Following a publication about a prison facility in Cote d’Ivoire, a civil court imposed a fine of FCFA 5million (USD 8,356.55) on two senior journalists of the Générations Nouvelles and the newspaper after ruling that they published “false information likely to cause panic” in relation to the COVID-19 pandemic. The newspaper published that two people who had recently been taken into custody at the Abidjan Central Prison, were allegedly infected with the coronavirus. The prison administration denied the information and filed a complaint against Cissé Sindou, director of publication of the Générations Nouvelles and the editor, Marc Dossa as well as the media organisation on March 25, 2020.
In a similar incident, the police in Niger on March 5, 2020, arrested an independent journalist, Kaka Touda and detained him for four days before transferring him to the civil prison in Niamey on a detention warrant. The journalist was handed a three-month suspended sentence for “dissemination of information likely to disturb public order” under Niger’s 2019 cybercrime code. The journalist had published on March 4, that a suspected case of coronavirus infection had been recorded at the Niamey General Hospital, a claim rejected as false by the hospital authorities.
This onslaught against the media that has been recorded over just one month, is hardly the ideal prospect for an institution that is expected to play a critical role in the fight against the COVID-19 scourge.
The wanton attacks by security agents on journalists in the line of duty covering the pandemic have the potential to undermine the victims’ morale and hamper the vital contribution that the media is making and is expected to make towards national and global efforts to contain the spread of the disease.
The media is expected to play a critical public information, education and sensitisation role in the anti-COVID-19 crusade. This is crucial, given that information is the lifeblood of the campaign. The public needs adequate and accurate information about the precautions to take and where they can access help, and the media is the principal channel for disseminating this information. To attack journalists who are in the frontline of this function amounts to asphyxiating the exercise.
Having said this, the MFWA also recognises and shares in the concern that misinformation could be as fatal as lack of information. In this moment of emergency, false information can create panic and undermine the efforts of public health authorities. Consequently, we deplore any deliberate publication of false information not only in relation to the COVID-19 but on all subjects and at all times.

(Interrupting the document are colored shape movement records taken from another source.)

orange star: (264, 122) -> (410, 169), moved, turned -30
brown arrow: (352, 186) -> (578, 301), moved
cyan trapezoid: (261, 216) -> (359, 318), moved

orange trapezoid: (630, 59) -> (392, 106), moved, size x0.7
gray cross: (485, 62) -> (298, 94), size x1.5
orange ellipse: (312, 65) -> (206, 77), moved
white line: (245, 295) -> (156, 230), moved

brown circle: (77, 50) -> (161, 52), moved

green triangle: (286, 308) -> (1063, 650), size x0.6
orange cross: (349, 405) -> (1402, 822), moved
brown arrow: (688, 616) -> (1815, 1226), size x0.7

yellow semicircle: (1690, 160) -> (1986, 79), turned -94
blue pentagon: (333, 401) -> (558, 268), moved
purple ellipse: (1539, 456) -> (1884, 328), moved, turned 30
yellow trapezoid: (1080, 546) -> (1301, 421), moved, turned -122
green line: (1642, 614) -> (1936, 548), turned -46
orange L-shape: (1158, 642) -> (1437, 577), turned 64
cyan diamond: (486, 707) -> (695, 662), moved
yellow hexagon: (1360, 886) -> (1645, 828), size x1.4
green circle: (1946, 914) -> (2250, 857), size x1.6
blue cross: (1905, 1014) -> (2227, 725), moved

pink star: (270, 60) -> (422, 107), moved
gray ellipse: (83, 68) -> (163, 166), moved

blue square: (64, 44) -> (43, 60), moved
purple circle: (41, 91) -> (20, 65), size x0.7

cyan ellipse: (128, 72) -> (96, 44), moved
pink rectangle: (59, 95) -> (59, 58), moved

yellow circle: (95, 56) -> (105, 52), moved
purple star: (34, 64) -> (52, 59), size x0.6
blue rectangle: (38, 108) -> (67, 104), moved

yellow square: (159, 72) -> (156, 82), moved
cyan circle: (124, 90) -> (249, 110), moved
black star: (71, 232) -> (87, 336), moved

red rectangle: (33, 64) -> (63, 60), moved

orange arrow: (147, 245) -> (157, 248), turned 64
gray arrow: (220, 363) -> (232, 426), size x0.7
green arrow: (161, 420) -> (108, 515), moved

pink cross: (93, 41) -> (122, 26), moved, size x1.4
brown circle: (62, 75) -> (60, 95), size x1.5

Nevertheless, the abuse of anti-false information laws to target critical journalists and censor the media is unacceptable. It is particularly alarming for countries which have otherwise scrapped criminal prosecution for press offenses, to impose judicial penalties including custodial sentence on journalists for publishing materials, under other laws ostensibly adopted to fight terrorism and protect national security.
In view of the above, we urge the governments of the various countries in West Africa to increase collaboration with, and ensure a free flow of information to the media to discourage speculations. The authorities of public institutions must prioritise the use of rejoinders and the complaints settlement mechanisms at the independent media regulatory bodies.
The military and other security agencies must be given further orientation on press freedom and the complementary roles they and journalists are expected to play in ensuring successful compliance with COVID-19 control measures announced by the various governments.
Finally, journalists must double-check their information before publishing them, being always sensitive about the potential impact of their publications on the fight against the pandemic. Media professionals must also take precautions to ensure their personal safety and security.